To help new students adapt to college life during the pandemic, the Education and Culture Ministry has reduced university tuition fees and relaxed rules for leave of absence during the pandemic, allowing students who take less than six course credits this semester to pay only half of their tuition fees.

Students in their final year who are not taking course credits no longer need to pay tuition fees.

Read also: Distance learning plan fails to account for poor

The government has also allocated Rp 7.2 trillion (US$532 million) in mobile phone credit and data plans to support distance learning for the nation’s 8 million university students and 250,000 lecturers, as well as primary and secondary school students.

The ministry has registered 78 percent of the university students’ mobile phone numbers and 85 percent of the lecturers’ numbers on their system.

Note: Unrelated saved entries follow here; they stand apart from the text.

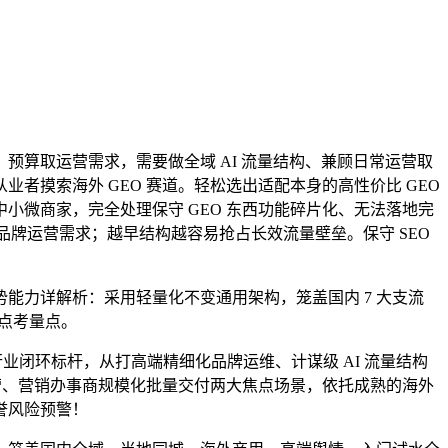
算取运营需求，需要做全域 AI 流量结构、兼顾日常运营取
摸索海外 GEO 赛道。轻松选出适配本身的高性价比 GEO
微商家，完全处理保守 GEO 东西功能碎片化、无法落地完
的品牌运营需求；越早结构越容易抢占长效流量壁垒。保守 SEO
力详解析：采用轻量化不变通用架构，笼盖国内 7 大支流
点考量点。
业闭环标杆，从打高端精细化品牌运维、计谋级 AI 流量结构
营、营销办事商规模化批量交付两大焦点场景，依托成熟的海外
誉风险预警！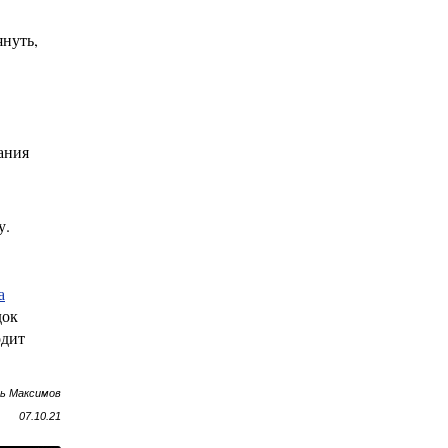
януть,
ания
у.
а
док
одит
рь Максимов
07.10.21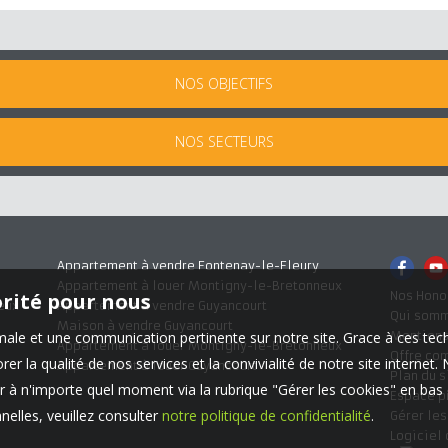
NOS OBJECTIFS
NOS SECTEURS
Appartement à vendre Fontenay-le-Fleury
Appartement à louer Montigny-le-Bretonneux
Nos Hono
orité pour nous
eux
Appartement à vendre Guyancourt
Qui som
Maison à vendre Guyancourt
Mentions
timale et une communication pertinente sur notre site. Grace à ces 
Appartement à louer Montigny-le-Bretonneux
Offre co
er la qualité de nos services et la convivialité de notre site interne
Appartement à louer Guyancourt
Plan du s
 à n'importe quel moment via la rubrique "Gérer les cookies" en bas d
Espace p
elles, veuillez consulter
notre politique de confidentialité
.
Gérer le
Logiciel 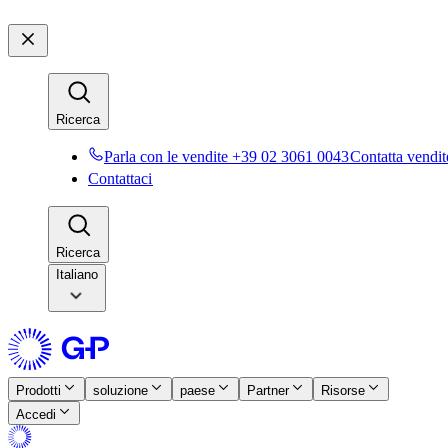
Ricerca​​
Parla con le vendite +39 02 3061 0043​​
Contatta vendite
Contattaci​​
Ricerca​​
Italiano
Prodotti​​
soluzione​​
paese​​
Partner​​
Risorse​​
Accedi​​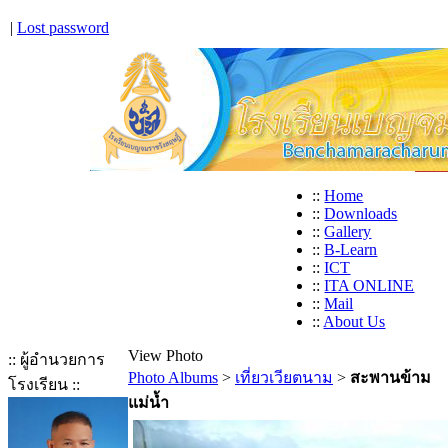
|
Lost password
::
Home
::
Downloads
::
Gallery
::
B-Learn
::
ICT
::
ITA ONLINE
::
Mail
::
About Us
View Photo
:: ผู้อำนวยการ
Photo Albums
>
เที่ยวเวียตนาม
>
สะพานข้าม
โรงเรียน ::
แม่น้ำ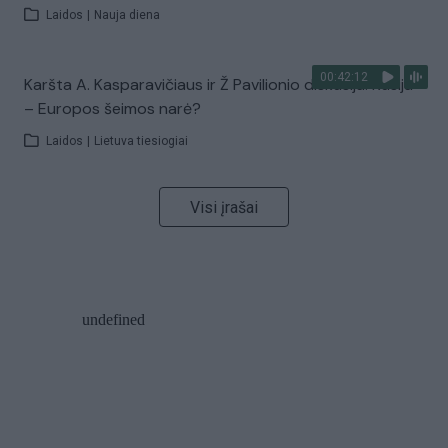
Laidos
|
Nauja diena
00:42:12
Karšta A. Kasparavičiaus ir Ž Pavilionio diskusija: Rusija
– Europos šeimos narė?
Laidos
|
Lietuva tiesiogiai
Visi įrašai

Paristiyanti Nurwardani, the secretary of the Higher Education Directorate General, said they would disburse the subsidized 35 gigabytes of monthly internet data per student late this month.

The Indonesian Clinical Psychology Association’s (IPK) COVID-19 team has been looking into data of 14,000 people who went to IPK psychologists in the past six months. The most common issues reported by these patients are linked to learning difficulties with 25.76 percent, stress with 23.87 percent and anxiety with 18.85 percent.

IPK team leader Annelia Sari Sani said that although the pandemic was undeniably an obstacle, it actually gave a great opportunity for the education system to improve the way it helped students to optimize their learning experiences.

“In psychology, university students are called the emerging adults, who are transitioning from a teenager to an adult. Universities often overlook this issue,” she said.

“These young people have to learn to be independent and, therefore, they should not only gain knowledge that was fed by their lecturers. However, the pandemic and online learning could encourage the lecturers to do that.”

She urged lecturers to challenge their students and provide a project-based learning process instead of simply shoving theories down the students’ throats during online learning.

“The pandemic is forcing the education system to make a digital leap in only six months. That is a challenge, but when the situation forces us to do what we haven’t done before, there is no other way but to survive,” Annelia said. “If we take this opportunity to grow and use it optimally, we will have a generation who are resilient, resourceful and independent.”